Donald Trump aprovechó la víspera de la final del Mundial para plantear una nueva candidatura de Estados Unidos a organizar el torneo en el futuro. En una recepción con el presidente de la FIFA, Gianni Infantino, el mandatario estadounidense deslizó la posibilidad de acoger la competición en solitario e incluso bromeó con hacerlo junto a China. Además, Trump deseó suerte a los dos equipos finalistas antes de un partido al que también asistirá como protagonista, con la atención puesta en los movimientos en los palcos, que contarán con la presencia de varios de sus rivales políticos, entre ellos Pedro Sánchez.
«Este no ha sido solo el mejor Mundial de la historia, sino el mayor acontecimiento humano, social y cultural que la humanidad ha vivido jamás», aseguró Infantino en la recepción celebrada este viernes en la Torre Trump de Nueva York. «Deberían volver a elegir a Estados Unidos», afirmó el republicano. «Esta vez dejaremos fuera a Canadá y México«, añadió. En tono jocoso especuló también con la posibilidad de una edición conjunta con Pekín. «La próxima vez podríamos hacerlo entre China y Estados Unidos. Así habría un vuelo corto entre partido y partido. A los jugadores les encantaría», bromeó.
Ante responsables de las federaciones y leyendas del futbol, Trump se aventuró a comentar noticias del Mundial, pese a repetir que no conoce mucho este deporte. El republicano hizo referencia a la polémica que él mismo generó, y que lo convirtió en uno de los protagonistas de la competición, después de llamar a Infantino para solicitar una revisión de la tarjeta roja al delantero estadounidense Folarin Balogun antes del enfrentamiento contra Bélgica. «Yo solo hice una recomendación: ¡Dejad que ese tipo juegue el partido!«, ironizó.
Expectación en los palcos
En la final de este domingo entre España y Argentina, las miradas también estarán puestas en el presidente estadounidense y en sus interacciones entre bastidores con varios líderes políticos, entre ellos Pedro Sánchez. Moncloa confirmó este viernes que el presidente del Gobierno asistirá al duelo por el título, en el que también estarán presentes los reyes, la princesa Leonor y la infanta Sofía. Las tensiones entre Madrid y Washington se han intensificado en los últimos meses. Sánchez se ha erigido como uno de los líderes mundiales más críticos con las políticas de Trump, negando a Washington el uso de bases aéreas conjuntas para el conflicto con Irán y cuestionando el aumento del gasto militar hasta el 5% del PIB dentro de la OTAN.

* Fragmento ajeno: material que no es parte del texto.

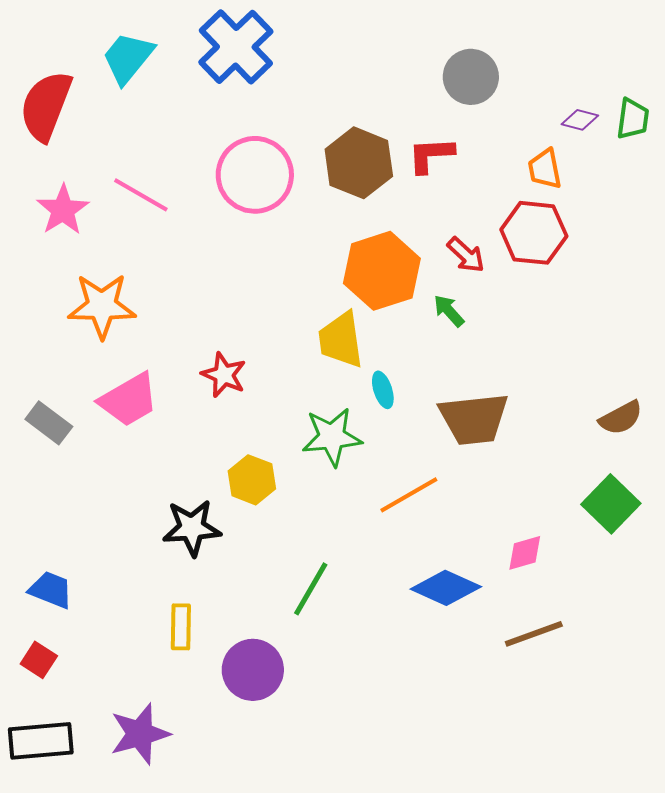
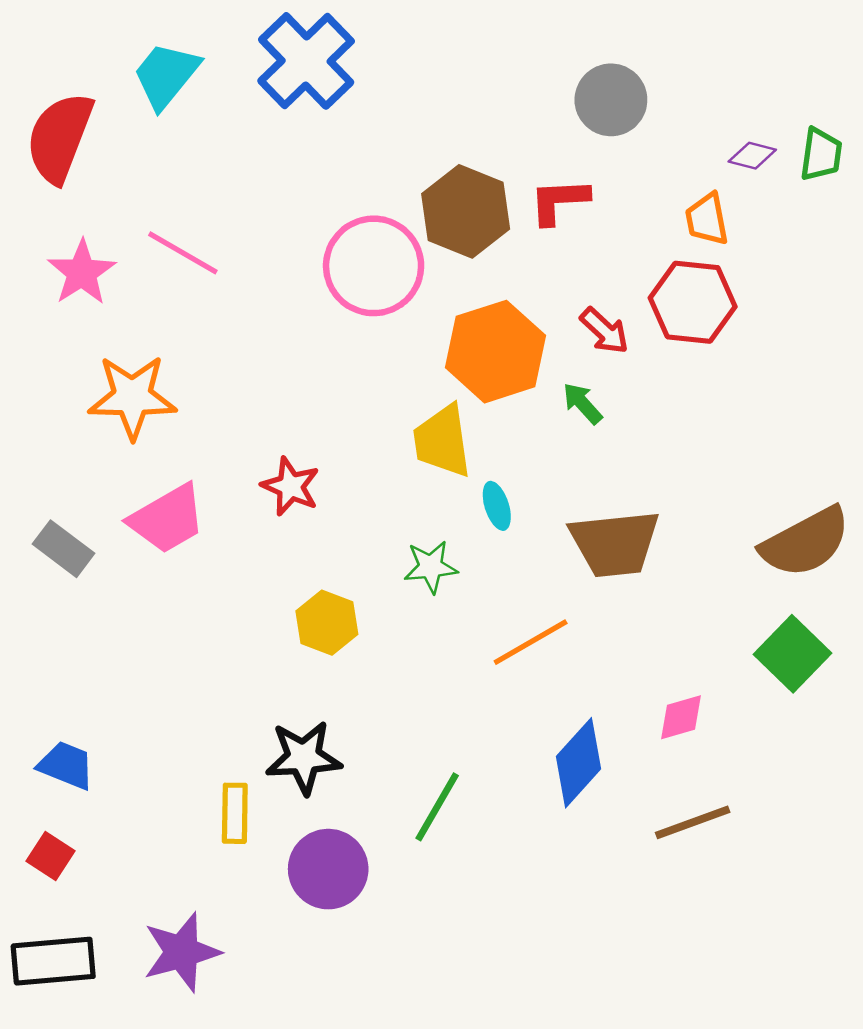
pink circle: (255, 175) -> (374, 266), moved
brown semicircle: (621, 418) -> (805, 542), size x1.6
green star: (332, 437) -> (431, 567), size x0.7
black star: (192, 528) -> (304, 758), moved
blue diamond: (446, 588) -> (579, 763), turned -72
green line: (311, 589) -> (437, 807), moved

«España es un pésimo socio en la OTAN. No participan. No pagan. No quiero tener nada que ver con España«, declaró Trump en una rueda de prensa en Ankara, con motivo de la cumbre de la alianza del pasado 8 de julio. «Ni siquiera les hablen. Son unos inútiles, mala gente«, añadió el presidente estadounidense. Preguntada sobre si Trump apoyaba a Argentina por estas críticas a España, la portavoz de la Casa Blanca, Karoline Leavitt, aseguró que no lo sabía.
El probable encuentro entre ambos mandatarios en el palco VIP del MetLife Stadium de Nueva Jersey será, por tanto, uno de los momentos destacados de la cita. Por su parte, el presidente argentino, Javier Milei, aliado de Trump, no estará presente por motivos de superstición. Al partido también acudirá el alcalde de Nueva York, Zohran Mamdani, rival político de los republicanos.